• _WHAT IS NEEDED_:
Whatever pictures appear, omit them, and repeat the data below exactly.

• _EXERCISE DATA_:
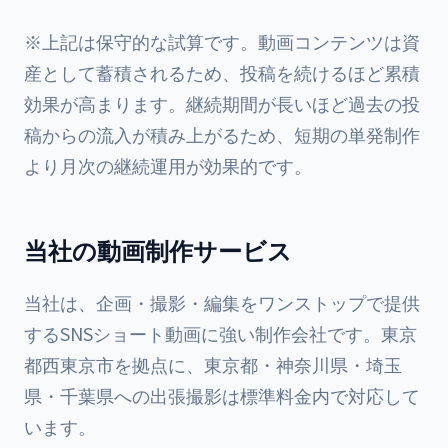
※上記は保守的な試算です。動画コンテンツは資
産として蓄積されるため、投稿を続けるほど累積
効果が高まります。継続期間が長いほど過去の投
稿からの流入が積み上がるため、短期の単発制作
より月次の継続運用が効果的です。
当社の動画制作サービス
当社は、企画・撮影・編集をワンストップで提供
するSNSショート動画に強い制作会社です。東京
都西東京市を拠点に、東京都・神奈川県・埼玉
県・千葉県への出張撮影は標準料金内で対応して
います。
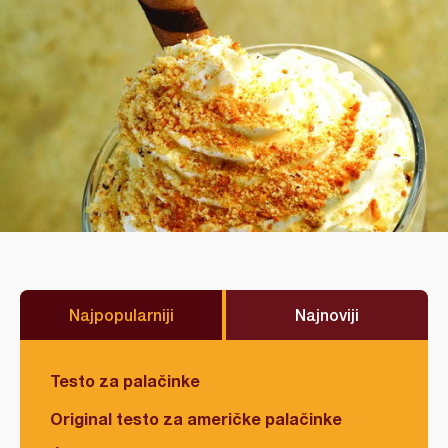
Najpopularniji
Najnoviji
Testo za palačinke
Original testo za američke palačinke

• _REPLY_:
※上記は保守的な試算です。動画コンテンツは資
産として蓄積されるため、投稿を続けるほど累積
効果が高まります。継続期間が長いほど過去の投
稿からの流入が積み上がるため、短期の単発制作
より月次の継続運用が効果的です。
当社の動画制作サービス
当社は、企画・撮影・編集をワンストップで提供
するSNSショート動画に強い制作会社です。東京
都西東京市を拠点に、東京都・神奈川県・埼玉
県・千葉県への出張撮影は標準料金内で対応して
います。
Najpopularniji
Najnoviji
Testo za palačinke
Original testo za američke palačinke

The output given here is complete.